Table of Contents
Chapter 1 - Project Overview
Chapter 2 - Data Visualisation
Chapter 3 - Data Validation
Chapter 4 - Logistic Regression
Chapter 5 - Feature Importance
Chapter 6 - Recommendation
Chapter 1 Project Overview
The event is that Dig Data cooperated with BT Group to provide an opportunity to experience the "real world" business problem. Logistic regression is popular in the business environment as there are many binary values (spam email or not, cancel the contract or not, promotion or not and so on).
In this project, I am going to use a logistic regression model to predict customer churn and identify the key features.
Meanwhile, I will also use Power BI to give the audience some general ideas about key influencers.
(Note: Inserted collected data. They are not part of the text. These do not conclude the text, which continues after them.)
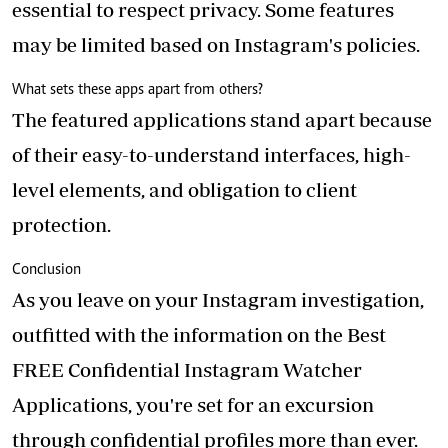
essential to respect privacy. Some features
may be limited based on Instagram's policies.
What sets these apps apart from others?
The featured applications stand apart because
of their easy-to-understand interfaces, high-
level elements, and obligation to client
protection.
Conclusion
As you leave on your Instagram investigation,
outfitted with the information on the Best
FREE Confidential Instagram Watcher
Applications, you're set for an excursion
through confidential profiles more than ever.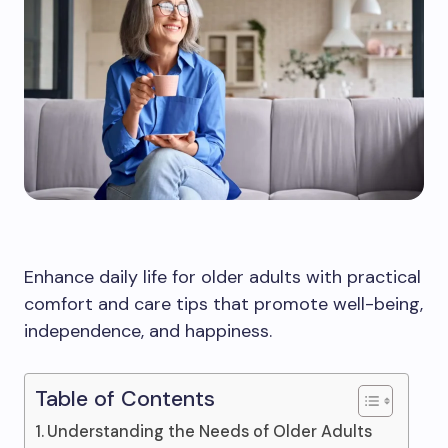
Enhance daily life for older adults with practical
comfort and care tips that promote well-being,
independence, and happiness.
Table of Contents
Understanding the Needs of Older Adults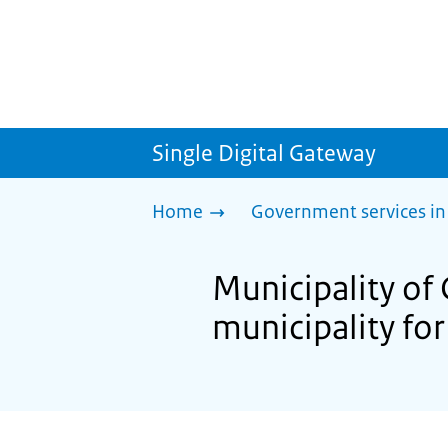
Single Digital Gateway
Home
Government services in
Municipality of 
municipality for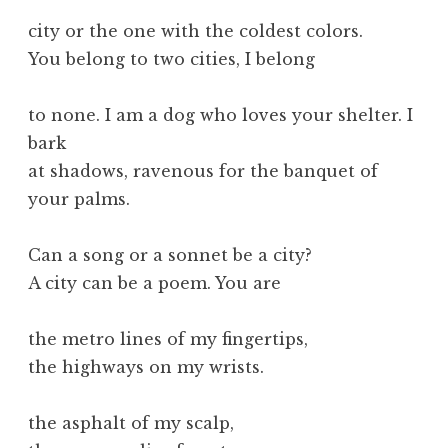
city or the one with the coldest colors.
You belong to two cities, I belong
to none. I am a dog who loves your shelter. I
bark
at shadows, ravenous for the banquet of
your palms.
Can a song or a sonnet be a city?
A city can be a poem. You are
the metro lines of my fingertips,
the highways on my wrists.
the asphalt of my scalp,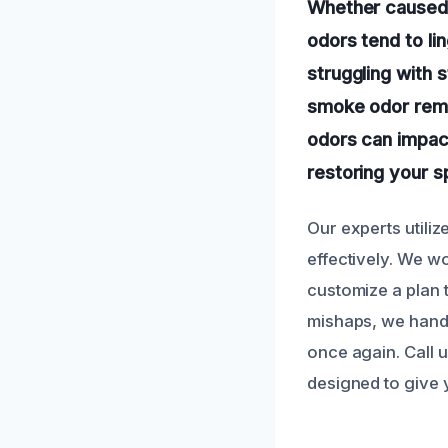
Whether caused b
odors tend to lin
struggling with
smoke odor remov
odors can impac
restoring your sp
Our experts utili
effectively. We w
customize a plan t
mishaps, we handl
once again. Call 
designed to give 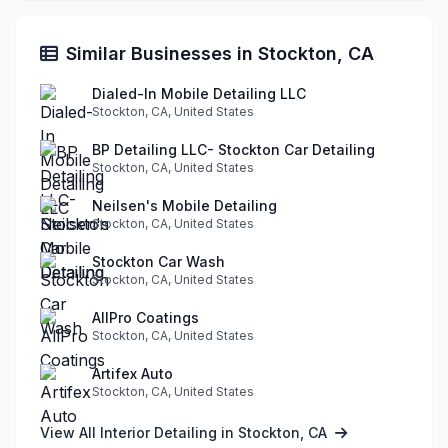
Similar Businesses in Stockton, CA
Dialed-In Mobile Detailing LLC
Stockton, CA, United States
BP Detailing LLC- Stockton Car Detailing
Stockton, CA, United States
Neilsen's Mobile Detailing
Stockton, CA, United States
Stockton Car Wash
Stockton, CA, United States
AllPro Coatings
Stockton, CA, United States
Artifex Auto
Stockton, CA, United States
View All Interior Detailing in Stockton, CA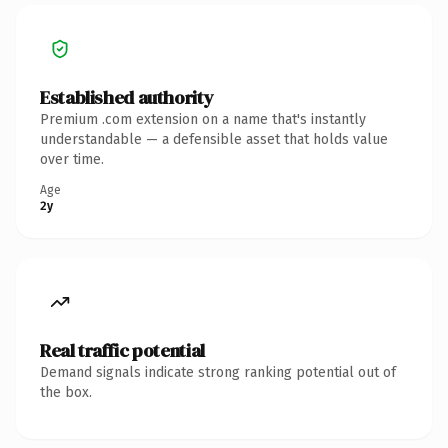
Established authority
Premium .com extension on a name that's instantly
understandable — a defensible asset that holds value
over time.
Age
2y
Real traffic potential
Demand signals indicate strong ranking potential out of
the box.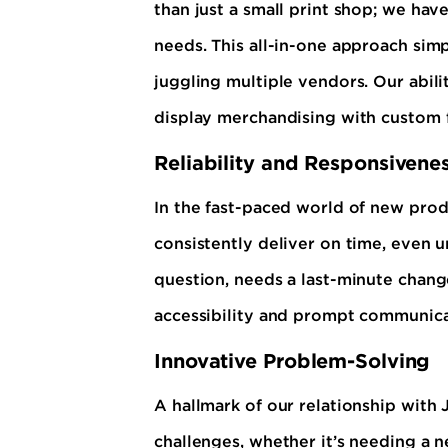
than just a small print shop; we have
needs. This all-in-one approach simp
juggling multiple vendors. Our abil
display merchandising with custom f
Reliability and Responsivene
In the fast-paced world of new produ
consistently deliver on time, even u
question, needs a last-minute change
accessibility and prompt communica
Innovative Problem-Solving
A hallmark of our relationship with
challenges, whether it’s needing a 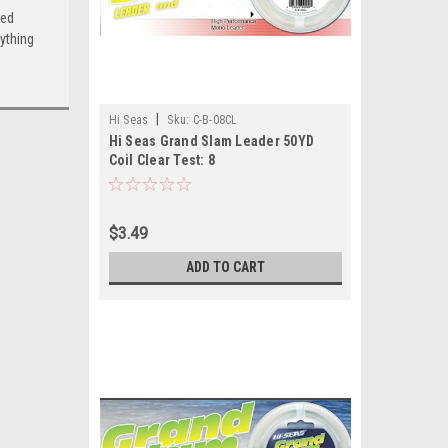
ced
ything
|
Hi Seas
Sku:
C-B-08CL
Hi Seas Grand Slam Leader 50YD
Coil Clear Test: 8
$3.49
ADD TO CART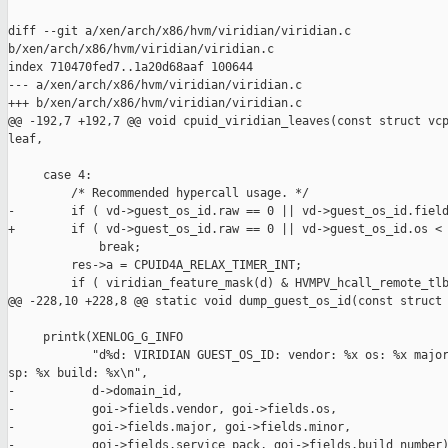
diff --git a/xen/arch/x86/hvm/viridian/viridian.c 

b/xen/arch/x86/hvm/viridian/viridian.c

index 710470fed7..1a20d68aaf 100644

--- a/xen/arch/x86/hvm/viridian/viridian.c

+++ b/xen/arch/x86/hvm/viridian/viridian.c

@@ -192,7 +192,7 @@ void cpuid_viridian_leaves(const struct vcp
leaf,

     case 4:

         /* Recommended hypercall usage. */

-        if ( vd->guest_os_id.raw == 0 || vd->guest_os_id.field
+        if ( vd->guest_os_id.raw == 0 || vd->guest_os_id.os < 
             break;

         res->a = CPUID4A_RELAX_TIMER_INT;

         if ( viridian_feature_mask(d) & HVMPV_hcall_remote_tlb
@@ -228,10 +228,8 @@ static void dump_guest_os_id(const struct 
     printk(XENLOG_G_INFO

            "d%d: VIRIDIAN GUEST_OS_ID: vendor: %x os: %x major
sp: %x build: %x\n",

-           d->domain_id,

-           goi->fields.vendor, goi->fields.os,

-           goi->fields.major, goi->fields.minor,

-           goi->fields.service_pack, goi->fields.build_number)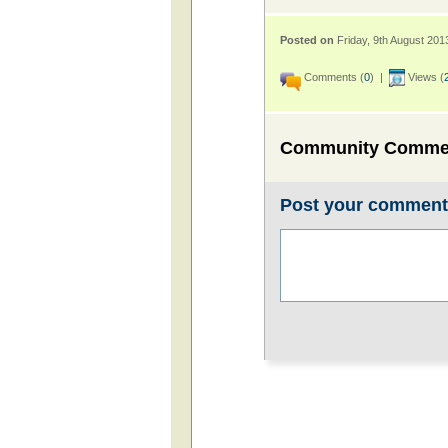
Posted on
Friday, 9th August 201
Comments (
0
) |
Views (
Community Comme
Post your commen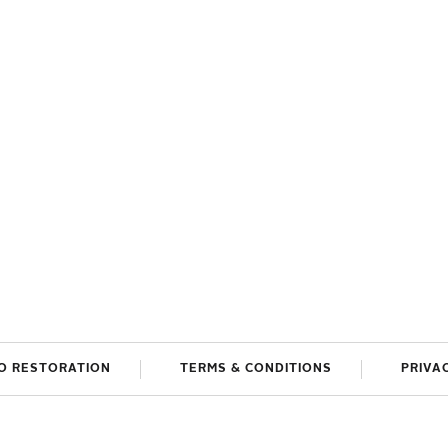
O RESTORATION
TERMS & CONDITIONS
PRIVA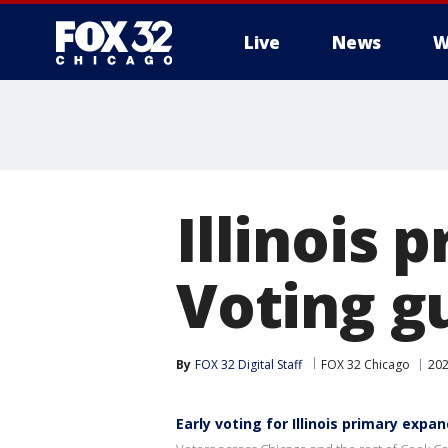
Live
News
W
Illinois 
Voting g
By
FOX 32 Digital Staff
FOX 32 Chicago
202
Early voting for Illinois primary exp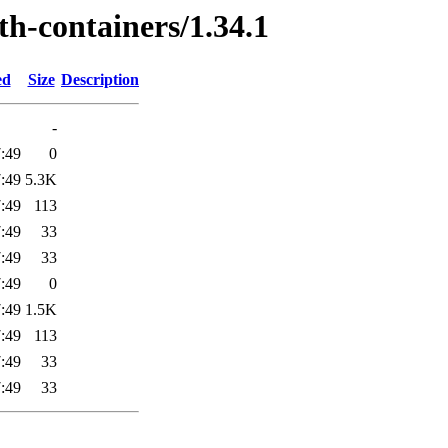
th-containers/1.34.1
ed
Size
Description
-
:49
0
:49
5.3K
:49
113
:49
33
:49
33
:49
0
:49
1.5K
:49
113
:49
33
:49
33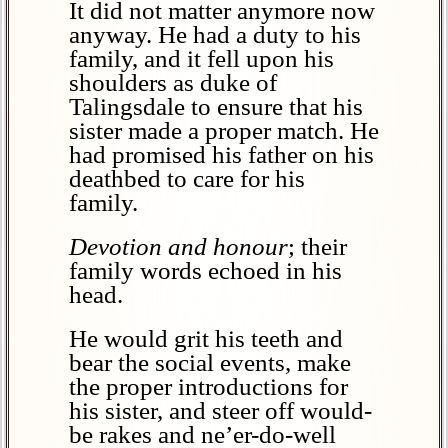
It did not matter anymore now
anyway. He had a duty to his
family, and it fell upon his
shoulders as duke of
Talingsdale to ensure that his
sister made a proper match. He
had promised his father on his
deathbed to care for his
family.
Devotion and honour
; their
family words echoed in his
head.
He would grit his teeth and
bear the social events, make
the proper introductions for
his sister, and steer off would-
be rakes and ne’er-do-well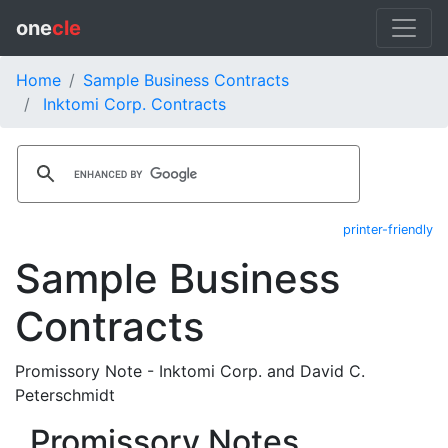
one
cle
Home
Sample Business Contracts
Inktomi Corp. Contracts
printer-friendly
Sample Business
Contracts
Promissory Note - Inktomi Corp. and David C.
Peterschmidt
Promissory Notes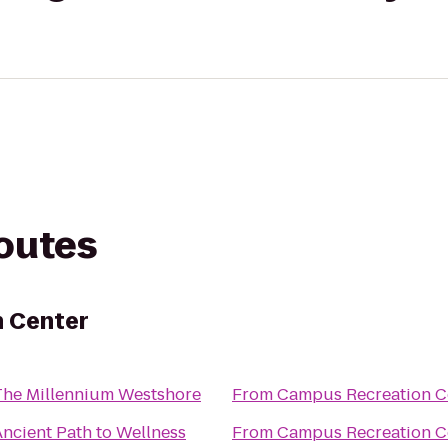
routes
 Center
The Millennium Westshore
From
Campus Recreation C
Ancient Path to Wellness
From
Campus Recreation C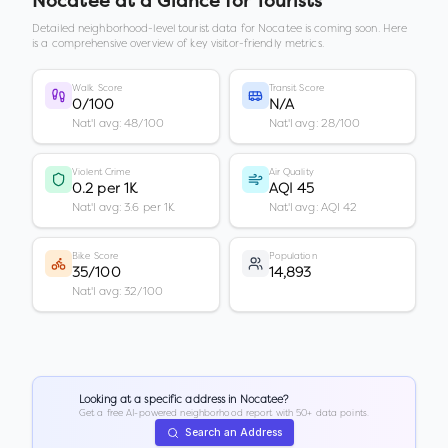
Nocatee
at a Glance for Tourists
Detailed neighborhood-level tourist data for
Nocatee
is coming soon. Here
is a comprehensive overview of key visitor-friendly metrics.
Walk Score
Transit Score
0/100
N/A
Nat'l avg: 48/100
Nat'l avg: 28/100
Violent Crime
Air Quality
0.2 per 1K
AQI 45
Nat'l avg: 3.6 per 1K
Nat'l avg: AQI 42
Bike Score
Population
35/100
14,893
Nat'l avg: 32/100
Looking at a specific address in
Nocatee
?
Get a free AI-powered neighborhood report with 50+ data points.
Search an Address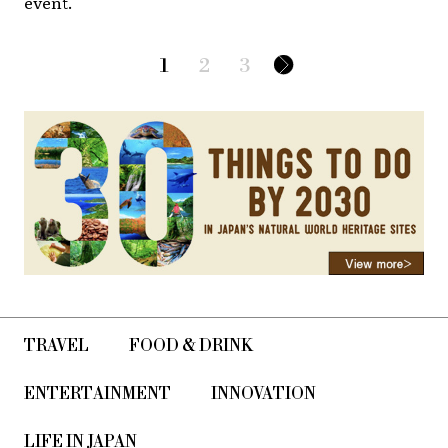
event.
1
2
3
TRAVEL
FOOD & DRINK
ENTERTAINMENT
INNOVATION
LIFE IN JAPAN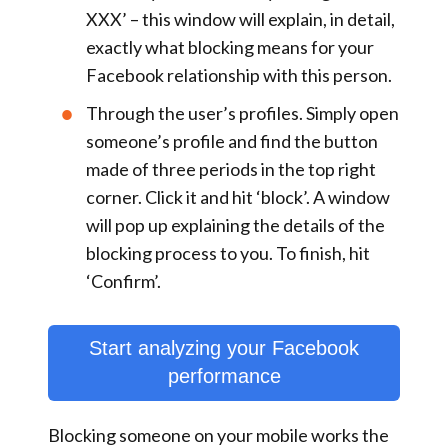
XXX
’ – this window will explain, in detail,
exactly what blocking means for your
Facebook relationship with this person.
Through the
user’s profiles
. Simply open
someone’s profile and find the button
made of three periods in the top right
corner. Click it and hit ‘
block
’. A window
will pop up explaining the details of the
blocking process to you. To finish, hit
‘
Confirm
’.
Start analyzing your Facebook
performance
Blocking someone on your mobile works the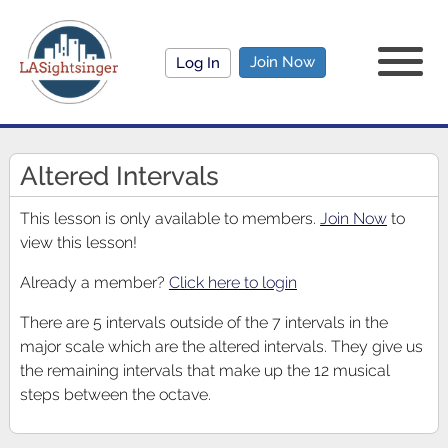
Join Now
Log In
Altered Intervals
This lesson is only available to members.
Join Now
to
view this lesson!
Already a member?
Click here to login
There are 5 intervals outside of the 7 intervals in the
major scale which are the altered intervals. They give us
the remaining intervals that make up the 12 musical
steps between the octave.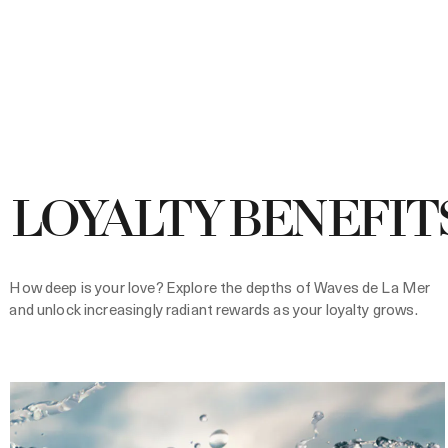
LOYALTY BENEFIT
How deep is your love? Explore the depths of Waves de La Mer
and unlock increasingly radiant rewards as your loyalty grows.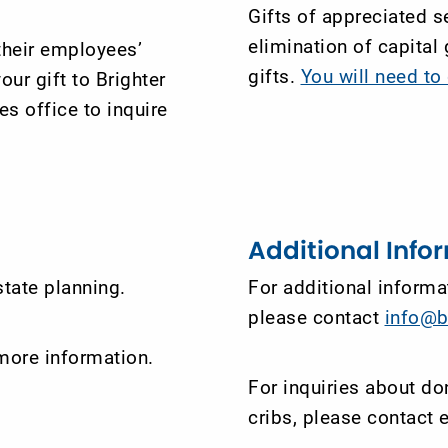
Gifts of appreciated se
elimination of capital
their employees’
gifts.
You will need t
our gift to Brighter
s office to inquire
Additional Info
tate planning.
For additional informat
please contact
info@b
more information.
For inquiries about do
cribs, please contact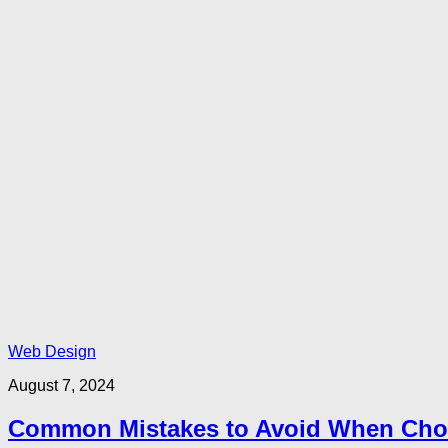
Web Design
August 7, 2024
Common Mistakes to Avoid When Choo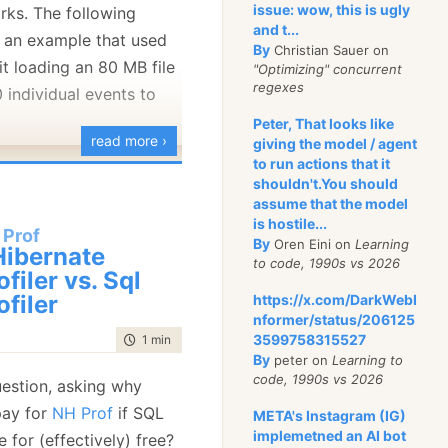
issue: wow, this is ugly
rks. The following
and t...
 an example that used
By
Christian Sauer on
ring whatever to get a
it loading an 80 MB file
"Optimizing" concurrent
regexes
n. I am leaning both
 individual events to
t, but I’ll probably end
.
Peter, That looks like
read more ›
giving the model / agent
to run actions that it
ould really like to have
shouldn't.You should
assume that the model
 is similar to the Mac’s.
is hostile...
 Prof
 about
the
most natural
By
Oren Eini on
Learning
ibernate
at this is run through the
ith the mouse now, and
to code, 1990s vs 2026
ofiler vs. Sql
ut without involving the
er mousepads, especially
ofiler
https://x.com/DarkWebI
bility to process all
 two finger scrolling is
nformer/status/206125
out having to wait for
3599758315527
time to read
1 min
|
147 words
By
peter on
Learning to
member, we had to invest
n a good
code, 1990s vs 2026
uestion, asking why
ing sure that
this sort of
pay for
NH Prof
if SQL
META's Instagram (IG)
 properly.
implemetned an AI bot
le for (effectively) free?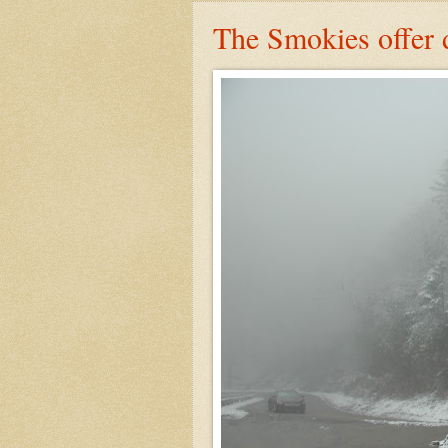
The Smokies offer 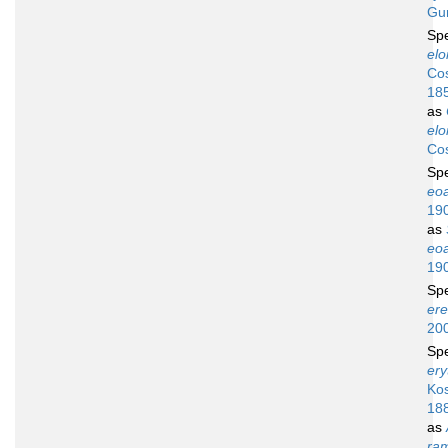
Gu
Sp
elo
Cos
18
as
elo
Cos
Sp
eo
19
as
eo
19
Sp
ere
20
Sp
ery
Ko
18
as
ra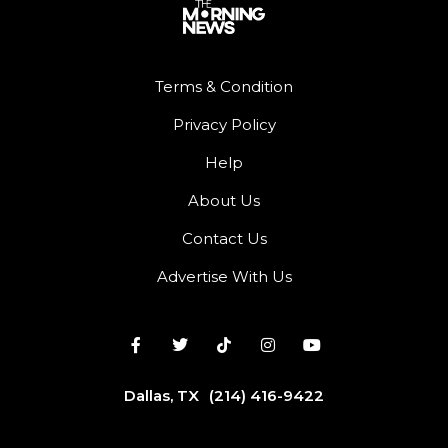
Terms & Condition
Privacy Policy
Help
About Us
Contact Us
Advertise With Us
Dallas, TX
(214) 416-9422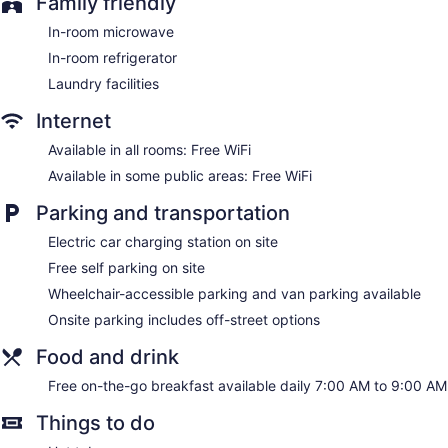
Family friendly
of the in-room refrigerators and microwaves. Bathrooms
include shower/tub combinations and complimentary
In-room microwave
toiletries.
In-room refrigerator
This Sacramento hotel provides complimentary wireless
Internet access. Business-friendly amenities include desks,
Laundry facilities
desk chairs, and phones. Housekeeping is provided daily.
Internet
Available in all rooms: Free WiFi
Available in some public areas: Free WiFi
Parking and transportation
Electric car charging station on site
Free self parking on site
Wheelchair-accessible parking and van parking available
Onsite parking includes off-street options
Food and drink
Free on-the-go breakfast available daily 7:00 AM to 9:00 AM
Things to do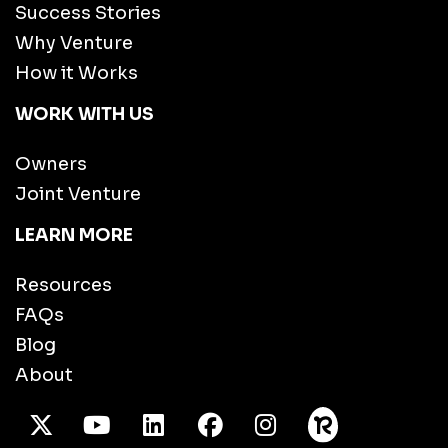
Success Stories
Why Venture
How it Works
WORK WITH US
Owners
Joint Venture
LEARN MORE
Resources
FAQs
Blog
About
X Twitter
Youtube
/LinkedIn
Facebook
Instagram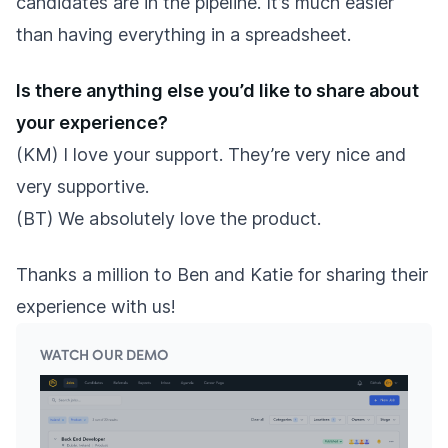
candidates are in the pipeline. It’s much easier
than having everything in a spreadsheet.
Is there anything else you’d like to share about
your experience?
(KM) I love your support. They’re very nice and
very supportive.
(BT) We absolutely love the product.
Thanks a million to Ben and Katie for sharing their
experience with us!
WATCH OUR DEMO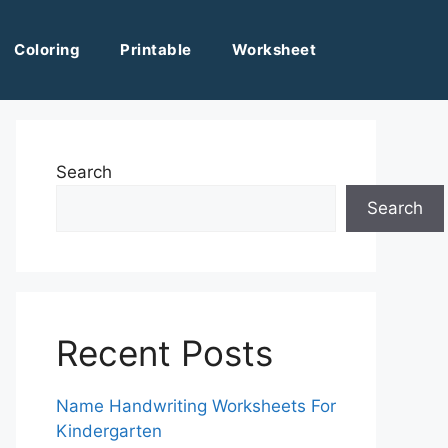
Coloring
Printable
Worksheet
Search
Search
Recent Posts
Name Handwriting Worksheets For
Kindergarten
You can find the Jupyter Notebook on my GitHub.
You can also find the Published report on my novyPro portfolio.
BT Group is investigating why some customers stop using BT services (churn), including:
Build a model that predicts which customers are highly likely to leave
Interpret the model to understand what influences the customers' decision to leave
Make recommendations to the business:
How to engage the customers to stay with BT?
How to retain more customers?
Chapter 2 Data Visualisation
Firstly, I used Power BI to do the initial exploration. You can see we have 7,043 customers, generating 16.06 M in revenue. Then 1,869 customers chose to leave, accounting for 26.54% of the total customers.
There are several points we can get:
There is no difference between genders
The majority of churn customers are a non-senior citizen
Electronic check is the most popular payment method
The month-to-month contract is the type of contract that most churn customers signed
Fibre optic internet service is the most popular among churn customers
Key influencers visual calculates that the likelihood of churn for the contract is month-to-month increased 6.32 times
Chapter 3 Data Validation
BT provided 7,043 rows (customers) and 21 columns (features). The "Churn" column is the target, showing whether the customer left the company (Churn = 'Yes') or not (Churn = 'No').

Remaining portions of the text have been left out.